REQUIRED ACTION
What you give back should be exactly the lines from the one with "admin@hosting1769352100.freekru.pl" through the end of the data, without the pictures.

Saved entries
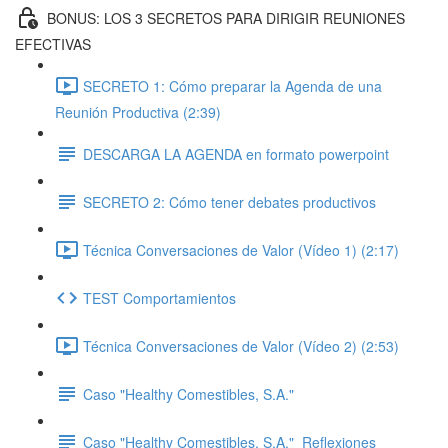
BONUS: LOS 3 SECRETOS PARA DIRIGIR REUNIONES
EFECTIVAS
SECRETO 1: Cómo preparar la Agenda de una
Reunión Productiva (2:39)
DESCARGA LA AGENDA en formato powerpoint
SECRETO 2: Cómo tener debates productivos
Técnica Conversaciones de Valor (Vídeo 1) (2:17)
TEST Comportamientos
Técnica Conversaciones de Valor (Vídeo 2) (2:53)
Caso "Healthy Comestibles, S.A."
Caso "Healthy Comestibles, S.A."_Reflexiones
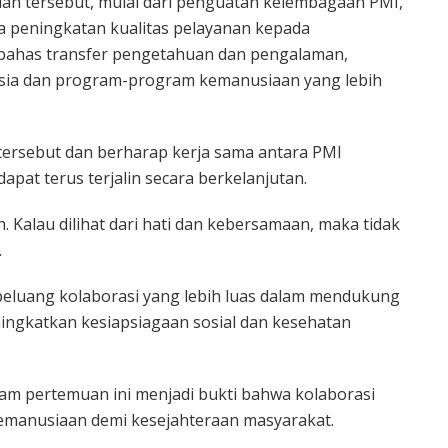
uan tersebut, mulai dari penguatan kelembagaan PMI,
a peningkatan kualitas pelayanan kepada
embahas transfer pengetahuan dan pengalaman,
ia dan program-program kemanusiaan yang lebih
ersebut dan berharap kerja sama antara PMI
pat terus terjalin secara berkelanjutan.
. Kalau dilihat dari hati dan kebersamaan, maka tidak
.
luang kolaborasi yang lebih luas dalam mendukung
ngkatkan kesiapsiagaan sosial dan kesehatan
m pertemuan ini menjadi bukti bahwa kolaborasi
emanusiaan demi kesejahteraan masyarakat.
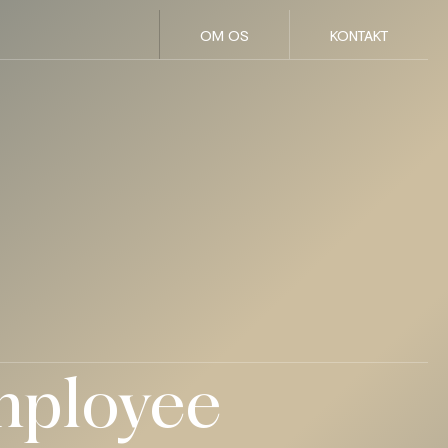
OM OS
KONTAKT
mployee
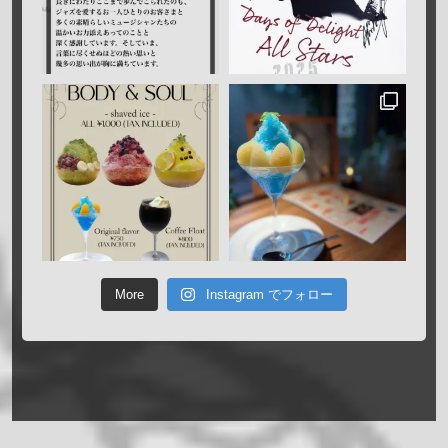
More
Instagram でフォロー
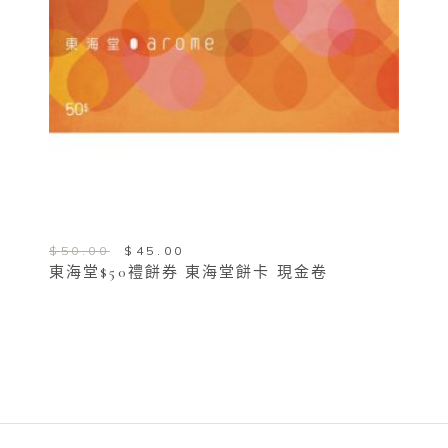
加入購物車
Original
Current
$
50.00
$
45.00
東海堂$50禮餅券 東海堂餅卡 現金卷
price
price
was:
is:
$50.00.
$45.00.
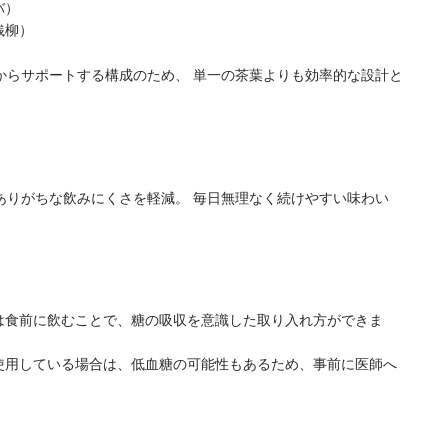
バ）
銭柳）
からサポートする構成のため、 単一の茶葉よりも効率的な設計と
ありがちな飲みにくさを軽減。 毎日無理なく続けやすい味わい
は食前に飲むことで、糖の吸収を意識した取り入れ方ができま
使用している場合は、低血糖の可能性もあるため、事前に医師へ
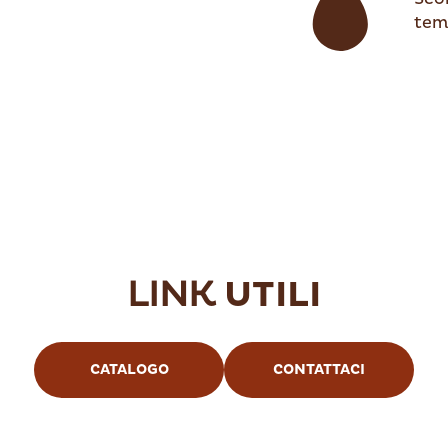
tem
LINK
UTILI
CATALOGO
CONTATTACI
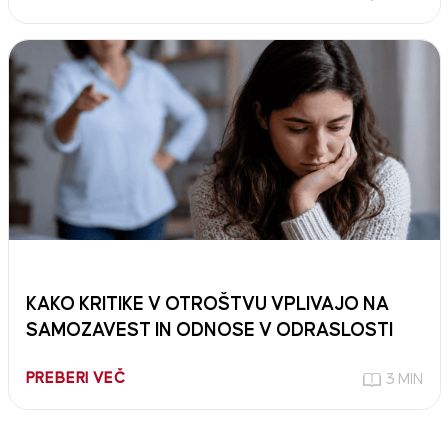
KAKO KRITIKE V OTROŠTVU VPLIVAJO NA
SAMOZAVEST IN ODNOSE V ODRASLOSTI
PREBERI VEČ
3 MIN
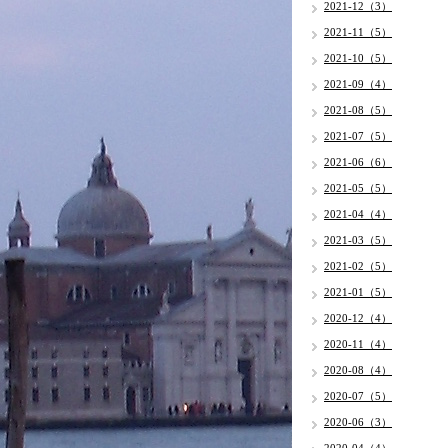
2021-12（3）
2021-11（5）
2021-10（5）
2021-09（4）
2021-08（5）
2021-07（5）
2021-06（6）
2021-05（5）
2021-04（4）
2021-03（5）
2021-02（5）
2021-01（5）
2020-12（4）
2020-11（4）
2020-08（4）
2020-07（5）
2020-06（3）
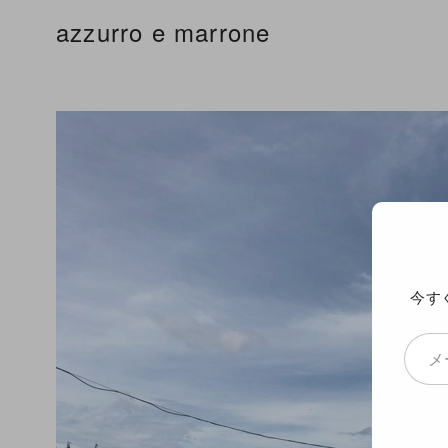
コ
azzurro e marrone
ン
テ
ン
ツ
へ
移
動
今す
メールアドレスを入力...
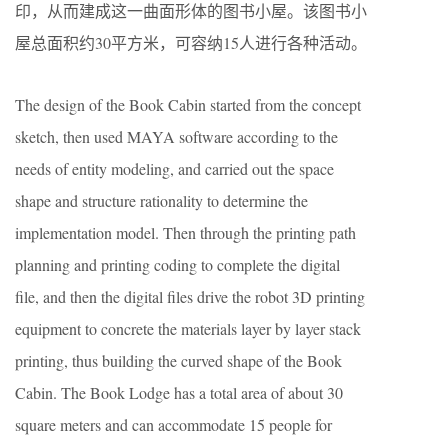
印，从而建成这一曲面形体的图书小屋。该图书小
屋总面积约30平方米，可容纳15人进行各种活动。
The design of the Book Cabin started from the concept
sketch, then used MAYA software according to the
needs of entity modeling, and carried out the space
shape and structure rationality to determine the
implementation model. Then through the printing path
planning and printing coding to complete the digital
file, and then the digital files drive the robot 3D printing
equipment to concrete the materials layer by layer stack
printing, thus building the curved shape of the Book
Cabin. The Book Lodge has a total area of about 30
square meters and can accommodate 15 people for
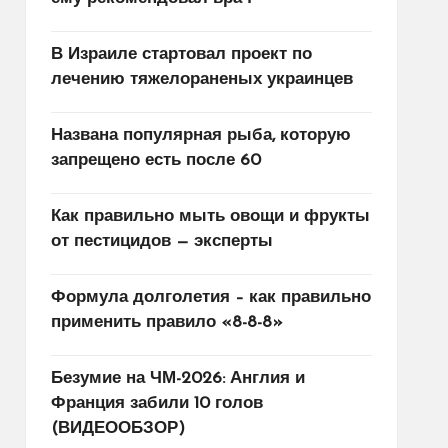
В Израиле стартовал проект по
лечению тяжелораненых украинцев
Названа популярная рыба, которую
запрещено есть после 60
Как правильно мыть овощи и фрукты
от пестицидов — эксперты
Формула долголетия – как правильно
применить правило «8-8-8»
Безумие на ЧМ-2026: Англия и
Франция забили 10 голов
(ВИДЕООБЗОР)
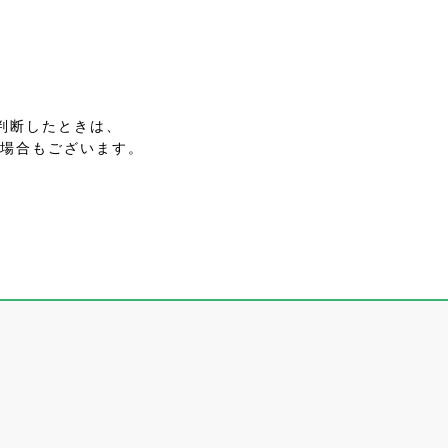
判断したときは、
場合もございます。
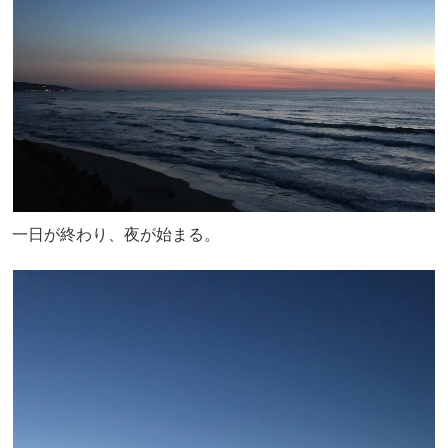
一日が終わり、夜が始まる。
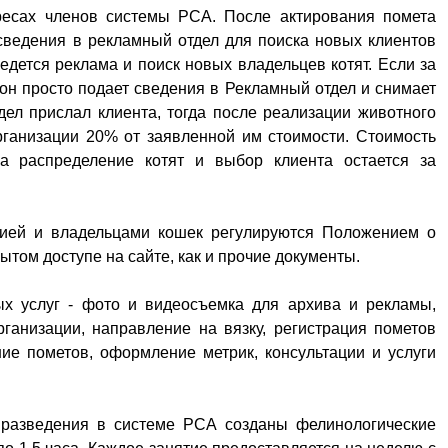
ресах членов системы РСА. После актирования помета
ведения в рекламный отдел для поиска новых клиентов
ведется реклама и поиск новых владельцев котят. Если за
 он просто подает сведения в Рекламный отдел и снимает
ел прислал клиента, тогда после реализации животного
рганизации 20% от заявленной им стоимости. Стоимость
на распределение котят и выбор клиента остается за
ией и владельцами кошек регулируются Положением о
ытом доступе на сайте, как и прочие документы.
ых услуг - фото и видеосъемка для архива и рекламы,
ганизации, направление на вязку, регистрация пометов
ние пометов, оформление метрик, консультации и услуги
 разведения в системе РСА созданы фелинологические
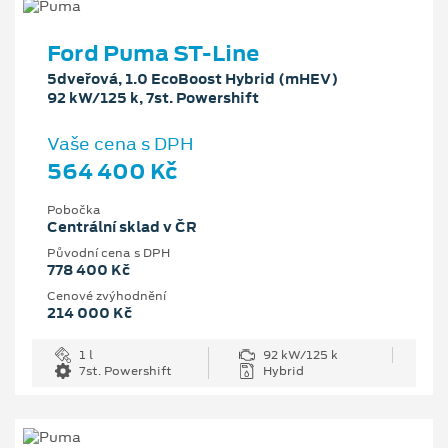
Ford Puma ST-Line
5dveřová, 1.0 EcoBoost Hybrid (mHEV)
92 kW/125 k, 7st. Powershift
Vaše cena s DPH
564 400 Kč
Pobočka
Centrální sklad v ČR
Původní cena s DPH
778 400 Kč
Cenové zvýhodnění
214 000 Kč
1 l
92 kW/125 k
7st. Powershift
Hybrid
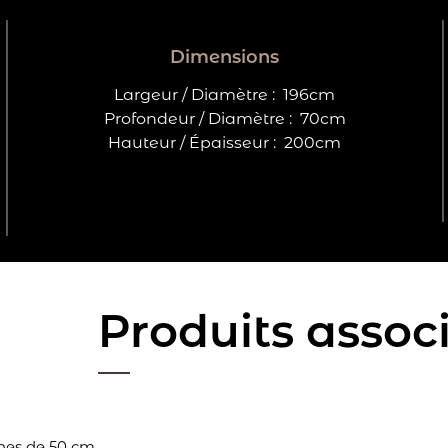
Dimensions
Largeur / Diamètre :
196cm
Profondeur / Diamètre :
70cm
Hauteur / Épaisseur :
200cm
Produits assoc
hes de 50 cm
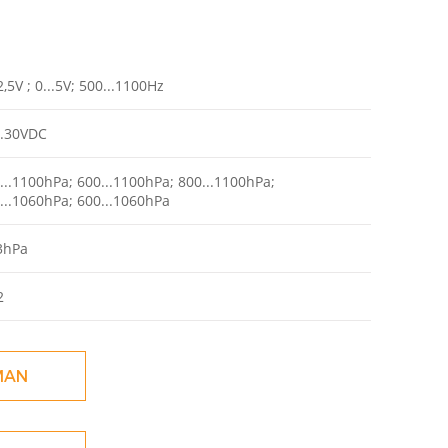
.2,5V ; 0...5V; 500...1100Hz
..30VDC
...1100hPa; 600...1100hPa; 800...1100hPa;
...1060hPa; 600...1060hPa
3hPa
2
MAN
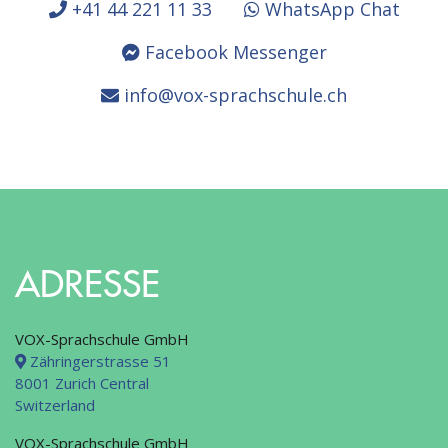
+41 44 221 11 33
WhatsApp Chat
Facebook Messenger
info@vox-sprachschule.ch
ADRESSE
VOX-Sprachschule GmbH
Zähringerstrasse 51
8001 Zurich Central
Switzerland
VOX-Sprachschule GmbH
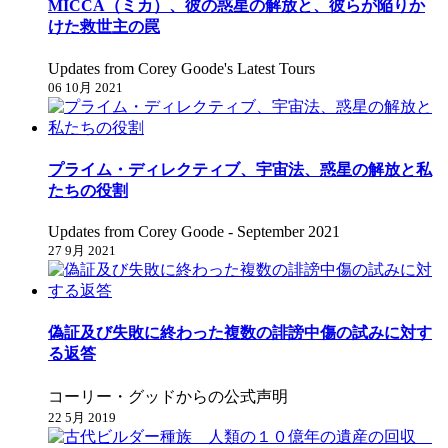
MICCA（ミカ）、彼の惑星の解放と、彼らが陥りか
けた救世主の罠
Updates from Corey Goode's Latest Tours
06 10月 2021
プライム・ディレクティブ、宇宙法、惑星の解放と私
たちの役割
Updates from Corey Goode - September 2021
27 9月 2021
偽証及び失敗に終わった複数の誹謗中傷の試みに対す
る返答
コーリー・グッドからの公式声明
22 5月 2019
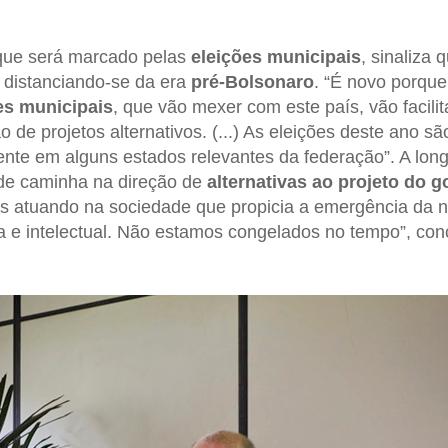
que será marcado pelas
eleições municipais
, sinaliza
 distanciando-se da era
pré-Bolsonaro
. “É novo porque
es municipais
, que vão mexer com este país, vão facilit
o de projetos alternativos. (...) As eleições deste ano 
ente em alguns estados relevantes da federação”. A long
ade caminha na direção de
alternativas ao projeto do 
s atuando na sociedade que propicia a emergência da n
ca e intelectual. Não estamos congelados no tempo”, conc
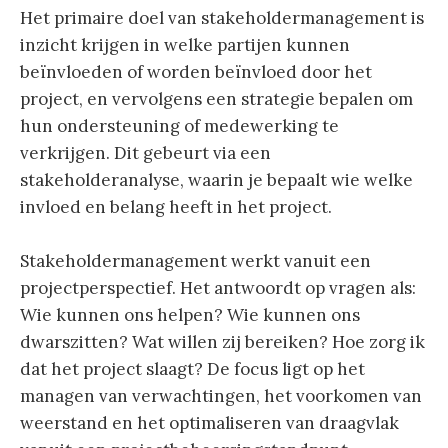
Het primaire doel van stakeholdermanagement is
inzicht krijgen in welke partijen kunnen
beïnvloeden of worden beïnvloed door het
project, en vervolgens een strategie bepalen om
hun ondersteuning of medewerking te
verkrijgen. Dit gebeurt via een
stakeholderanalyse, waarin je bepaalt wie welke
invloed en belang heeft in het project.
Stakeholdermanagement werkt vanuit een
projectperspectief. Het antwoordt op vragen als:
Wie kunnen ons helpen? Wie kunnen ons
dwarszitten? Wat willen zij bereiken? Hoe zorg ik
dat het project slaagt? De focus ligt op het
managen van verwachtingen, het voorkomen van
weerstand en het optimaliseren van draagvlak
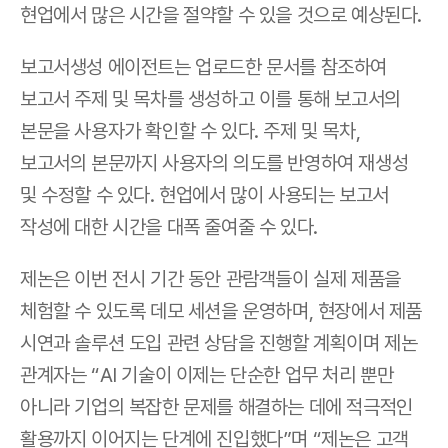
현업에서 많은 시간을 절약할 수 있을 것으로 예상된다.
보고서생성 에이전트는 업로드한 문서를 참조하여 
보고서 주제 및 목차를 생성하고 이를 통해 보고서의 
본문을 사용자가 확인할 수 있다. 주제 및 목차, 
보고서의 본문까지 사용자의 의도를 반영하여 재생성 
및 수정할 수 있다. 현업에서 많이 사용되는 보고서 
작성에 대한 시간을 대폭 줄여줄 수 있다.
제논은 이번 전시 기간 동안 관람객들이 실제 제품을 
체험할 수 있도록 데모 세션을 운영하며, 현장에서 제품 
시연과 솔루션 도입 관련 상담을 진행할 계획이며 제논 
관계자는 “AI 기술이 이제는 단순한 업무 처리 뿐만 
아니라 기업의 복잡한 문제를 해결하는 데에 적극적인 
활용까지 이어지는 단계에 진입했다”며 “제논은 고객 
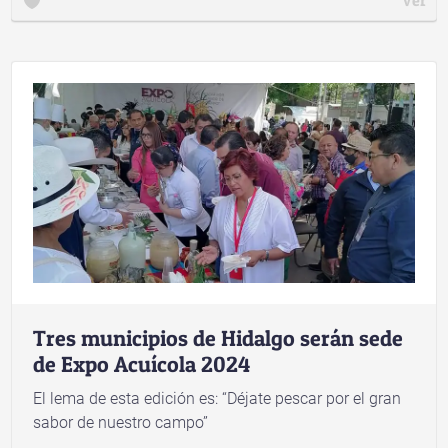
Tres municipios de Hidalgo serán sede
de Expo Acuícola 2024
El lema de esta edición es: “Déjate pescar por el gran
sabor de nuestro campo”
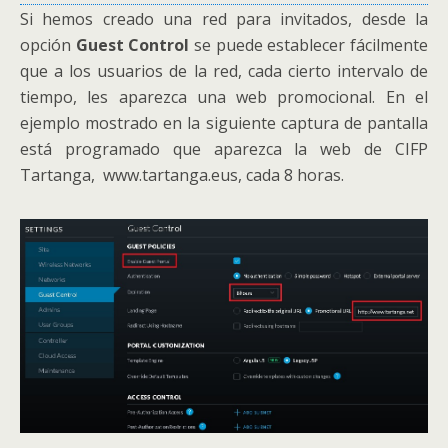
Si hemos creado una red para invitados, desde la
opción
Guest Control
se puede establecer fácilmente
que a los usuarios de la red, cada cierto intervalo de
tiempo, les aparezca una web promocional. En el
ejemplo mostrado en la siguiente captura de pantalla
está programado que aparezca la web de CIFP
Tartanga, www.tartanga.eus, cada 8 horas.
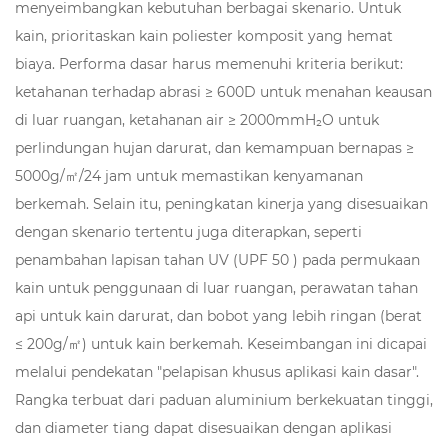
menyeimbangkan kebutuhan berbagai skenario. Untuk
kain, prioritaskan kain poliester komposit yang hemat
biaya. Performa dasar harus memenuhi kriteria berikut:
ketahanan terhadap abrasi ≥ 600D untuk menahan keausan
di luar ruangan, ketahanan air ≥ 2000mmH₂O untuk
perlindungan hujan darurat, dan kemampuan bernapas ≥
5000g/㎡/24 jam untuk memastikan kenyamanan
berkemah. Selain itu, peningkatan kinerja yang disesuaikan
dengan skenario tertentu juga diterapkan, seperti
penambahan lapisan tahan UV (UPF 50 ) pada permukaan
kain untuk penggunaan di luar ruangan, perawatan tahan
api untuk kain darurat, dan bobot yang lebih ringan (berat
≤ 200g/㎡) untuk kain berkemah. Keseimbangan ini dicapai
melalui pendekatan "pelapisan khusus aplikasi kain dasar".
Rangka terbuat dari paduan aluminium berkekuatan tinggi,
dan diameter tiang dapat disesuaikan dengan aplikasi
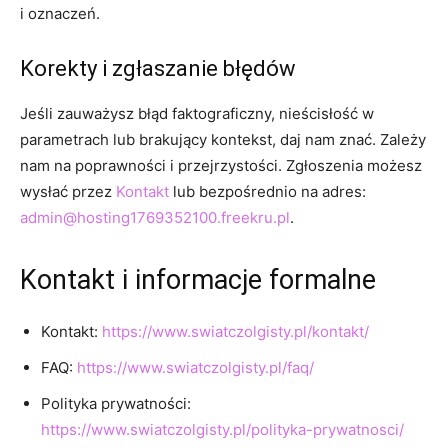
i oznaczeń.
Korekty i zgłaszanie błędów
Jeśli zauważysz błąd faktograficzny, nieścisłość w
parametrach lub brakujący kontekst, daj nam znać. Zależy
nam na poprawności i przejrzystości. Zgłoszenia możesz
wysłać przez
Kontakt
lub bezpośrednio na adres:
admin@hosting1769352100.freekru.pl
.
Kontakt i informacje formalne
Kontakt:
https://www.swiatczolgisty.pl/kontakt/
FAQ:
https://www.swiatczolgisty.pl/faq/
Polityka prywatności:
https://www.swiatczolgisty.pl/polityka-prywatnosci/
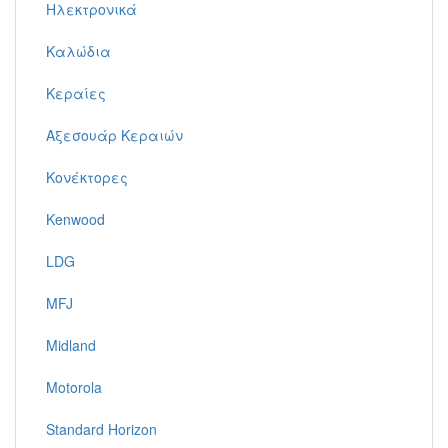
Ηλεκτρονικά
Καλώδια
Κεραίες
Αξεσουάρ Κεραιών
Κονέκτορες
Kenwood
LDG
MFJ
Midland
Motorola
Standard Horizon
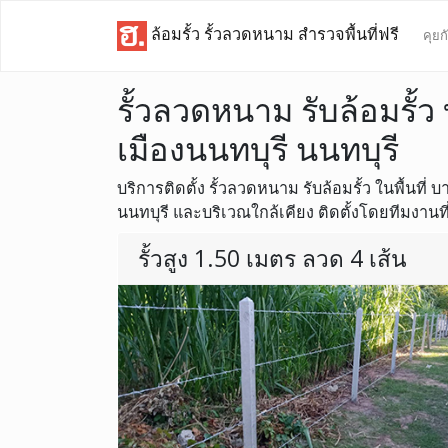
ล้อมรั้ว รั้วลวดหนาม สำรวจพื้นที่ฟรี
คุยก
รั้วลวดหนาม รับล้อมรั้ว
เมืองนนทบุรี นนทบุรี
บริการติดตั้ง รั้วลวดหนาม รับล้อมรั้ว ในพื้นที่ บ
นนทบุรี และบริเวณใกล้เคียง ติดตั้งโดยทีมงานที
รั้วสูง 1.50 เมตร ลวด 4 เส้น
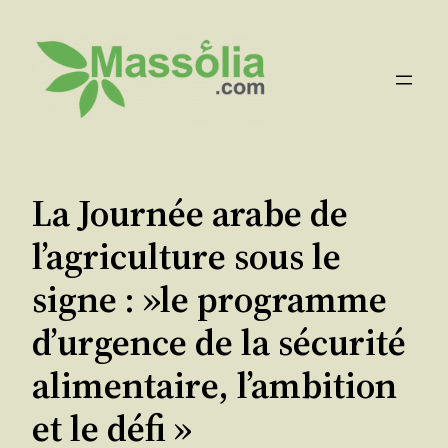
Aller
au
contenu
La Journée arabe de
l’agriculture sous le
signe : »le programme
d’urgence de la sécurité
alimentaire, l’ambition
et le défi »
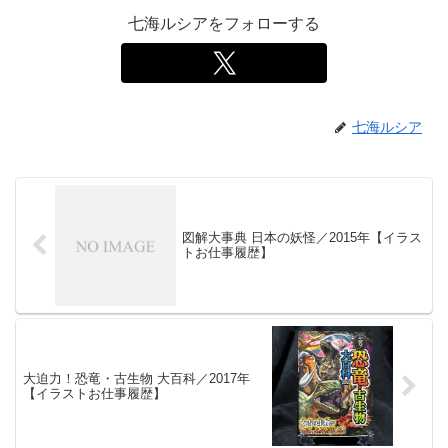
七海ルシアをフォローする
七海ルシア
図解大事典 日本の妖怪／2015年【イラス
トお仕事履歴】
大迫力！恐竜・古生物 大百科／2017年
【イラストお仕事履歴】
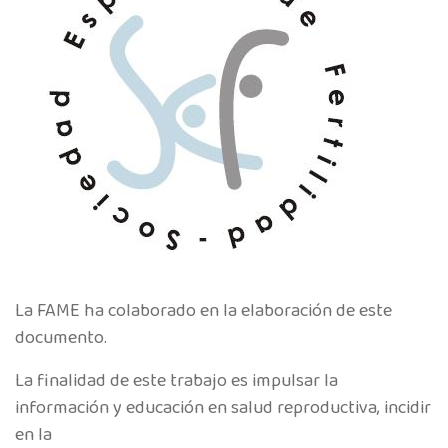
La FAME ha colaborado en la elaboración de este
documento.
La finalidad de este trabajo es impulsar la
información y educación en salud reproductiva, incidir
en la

EXPECTED ANSWER
admin@hosting1769352100.freekru.pl
.
Kontakt i informacje formalne
Kontakt:
https://www.swiatczolgisty.pl/kontakt/
FAQ:
https://www.swiatczolgisty.pl/faq/
Polityka prywatności:
https://www.swiatczolgisty.pl/polityka-prywatnosci/
Ηλεκτρονικά
Καλώδια
Κεραίες
Αξεσουάρ Κεραιών
Κονέκτορες
Kenwood
LDG
MFJ
Midland
Motorola
Standard Horizon
ล้อมรั้ว รั้วลวดหนาม สำรวจพื้นที่ฟรี
คุยก
รั้วลวดหนาม รับล้อมรั้ว
เมืองนนทบุรี นนทบุรี
บริการติดตั้ง รั้วลวดหนาม รับล้อมรั้ว ในพื้นที่ บ
นนทบุรี และบริเวณใกล้เคียง ติดตั้งโดยทีมงานที
รั้วสูง 1.50 เมตร ลวด 4 เส้น
Aller
au
contenu
La Journée arabe de
l’agriculture sous le
signe : »le programme
d’urgence de la sécurité
alimentaire, l’ambition
et le défi »
七海ルシアをフォローする
七海ルシア
図解大事典 日本の妖怪／2015年【イラス
トお仕事履歴】
大迫力！恐竜・古生物 大百科／2017年
【イラストお仕事履歴】
La FAME ha colaborado en la elaboración de este
documento.
La finalidad de este trabajo es impulsar la
información y educación en salud reproductiva, incidir
en la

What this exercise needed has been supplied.